I had an Abu Dhabi driving licence which "expired" while I was out of the country. Now I have got a new job in Dubai and came back and in the process of applying my Emirates ID.

Can I go to Dubai RTA and renew my Driving Licence across the counter ?

Or can I go to Abu Dhabi RTA and renew my already expired licence ( even if I have a Dubai visa currently ) ? 

Regards


----------



## Rakesh Ojha

Or can I go to Abu Dhabi RTA and renew my already expired licence ( even if I have a Dubai visa currently )...


----------



## BedouGirl

I think the licenses are now UAE rather than Emirate.


----------



## busybee2

Rakesh Ojha said:


> Dear Sirs
> 
> I had an Abu Dhabi driving licence which "expired" while I was out of the country. Now I have got a new job in Dubai and came back and in the process of applying my Emirates ID.
> 
> Can I go to Dubai RTA and renew my Driving Licence across the counter ?
> 
> Or can I go to Abu Dhabi RTA and renew my already expired licence ( even if I have a Dubai visa currently ) ?
> 
> Regards


just go to rta dubai and produce old licence they will give you a new one. i know of someone who had ad licence left came back showed old licence and was given new one no problems at all, should expect same for dxb. if not they will tell you to go to ad to cancel and then renew at dxb, but i do not believe that you need to cancel any driving licence here.


----------



## BedouGirl

busybee2 said:


> just go to rta dubai and produce old licence they will give you a new one. i know of someone who had ad licence left came back showed old licence and was given new one no problems at all, should expect same for dxb. if not they will tell you to go to ad to cancel and then renew at dxb, but i do not believe that you need to cancel any driving licence here.

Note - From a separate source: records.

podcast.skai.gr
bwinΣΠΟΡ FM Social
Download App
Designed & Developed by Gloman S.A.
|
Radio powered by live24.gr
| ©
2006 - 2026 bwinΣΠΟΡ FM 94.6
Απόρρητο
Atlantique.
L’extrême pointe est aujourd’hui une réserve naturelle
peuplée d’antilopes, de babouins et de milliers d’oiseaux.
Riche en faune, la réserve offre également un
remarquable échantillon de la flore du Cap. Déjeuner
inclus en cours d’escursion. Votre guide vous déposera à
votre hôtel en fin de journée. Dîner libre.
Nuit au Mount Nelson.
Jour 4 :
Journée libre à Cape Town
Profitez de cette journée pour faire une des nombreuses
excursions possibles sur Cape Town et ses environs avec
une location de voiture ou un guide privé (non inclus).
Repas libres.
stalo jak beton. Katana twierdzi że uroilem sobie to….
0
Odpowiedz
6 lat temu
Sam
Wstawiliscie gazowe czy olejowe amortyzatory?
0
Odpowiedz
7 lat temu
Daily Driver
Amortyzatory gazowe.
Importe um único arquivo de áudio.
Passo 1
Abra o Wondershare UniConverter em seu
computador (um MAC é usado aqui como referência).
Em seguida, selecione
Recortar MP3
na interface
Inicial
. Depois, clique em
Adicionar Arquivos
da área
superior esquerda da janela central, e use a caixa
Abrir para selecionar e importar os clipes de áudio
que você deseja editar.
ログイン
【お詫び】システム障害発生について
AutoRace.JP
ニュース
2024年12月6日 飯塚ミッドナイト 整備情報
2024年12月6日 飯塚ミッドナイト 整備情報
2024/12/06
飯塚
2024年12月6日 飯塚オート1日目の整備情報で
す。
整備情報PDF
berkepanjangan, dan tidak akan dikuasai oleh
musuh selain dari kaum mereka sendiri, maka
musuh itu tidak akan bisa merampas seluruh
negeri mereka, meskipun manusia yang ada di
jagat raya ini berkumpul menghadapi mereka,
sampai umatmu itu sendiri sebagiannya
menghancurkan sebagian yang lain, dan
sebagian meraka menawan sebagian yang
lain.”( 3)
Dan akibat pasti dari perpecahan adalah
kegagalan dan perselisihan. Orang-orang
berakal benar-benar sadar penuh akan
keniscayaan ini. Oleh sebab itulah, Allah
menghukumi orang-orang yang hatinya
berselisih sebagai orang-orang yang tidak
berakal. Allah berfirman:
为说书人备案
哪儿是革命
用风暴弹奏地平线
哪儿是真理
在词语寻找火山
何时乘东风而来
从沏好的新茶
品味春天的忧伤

But you will need to get the eye test.


----------



## busybee2

not always i have known lots of people now who are transferring their uk licence not needed the eye test in auh at least, cant say for dxb. my point is that you can just go with your uae licence and get another one would be like a renewal etc i dont think it matters auh or dxb they should be united now.


----------



## BedouGirl

busybee2 said:


> not always i have known lots of people now who are transferring their uk licence not needed the eye test in auh at least, cant say for dxb. my point is that you can just go with your uae licence and get another one would be like a renewal etc i dont think it matters auh or dxb they should be united now.

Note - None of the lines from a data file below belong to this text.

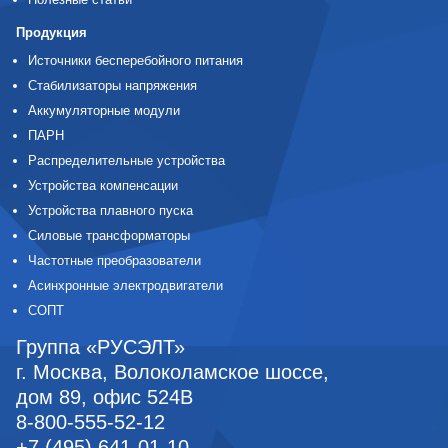
Продукция
Источники бесперебойного питания
Стабилизаторы напряжения
Аккумуляторные модули
ПАРН
Распределительные устройства
Устройства компенсации
Устройства плавного пуска
Силовые трансформаторы
Частотные преобразователи
Асинхронные электродвигатели
СОПТ
Группа «РУСЭЛТ»
г. Москва
,
Волоколамское шоссе,
дом 89, офис 524В
8-800-555-52-12
+7 (495) 641-01-10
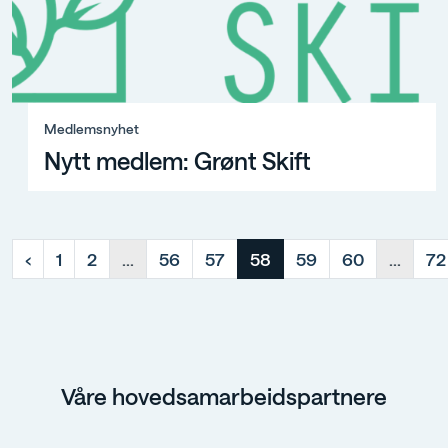
Medlemsnyhet, Nytt medlem: Grønt Skift
Medlemsnyhet
Nytt medlem: Grønt Skift
‹
1
2
...
56
57
58
59
60
...
72
Våre hovedsamarbeidspartnere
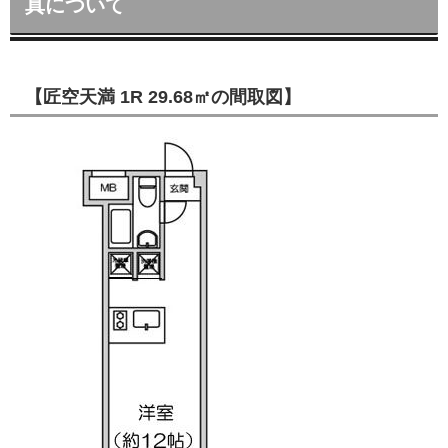
真について
【匠空天満 1R 29.68㎡の間取図】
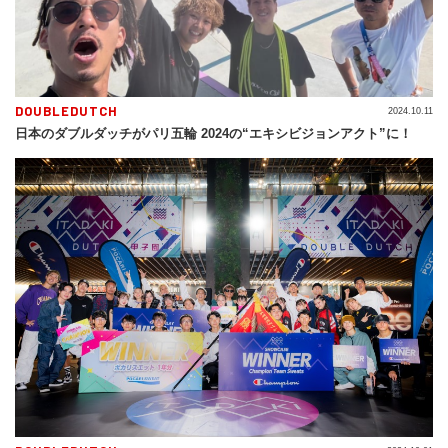
DOUBLEDUTCH
2024.10.11
日本のダブルダッチがパリ五輪 2024の“エキシビジョンアクト”に！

They are but in Dubai an eye test is required.


----------



## busybee2

an eye test is required in auh but people just recently seem to be not doing it..... when i renewed my uae licence some 6 years ago an eye test was still required and so had to do it... my point is that sometimes even when you are meant to i know that uk people here have recently exchanged their licence and not had the eye test needed etc.


----------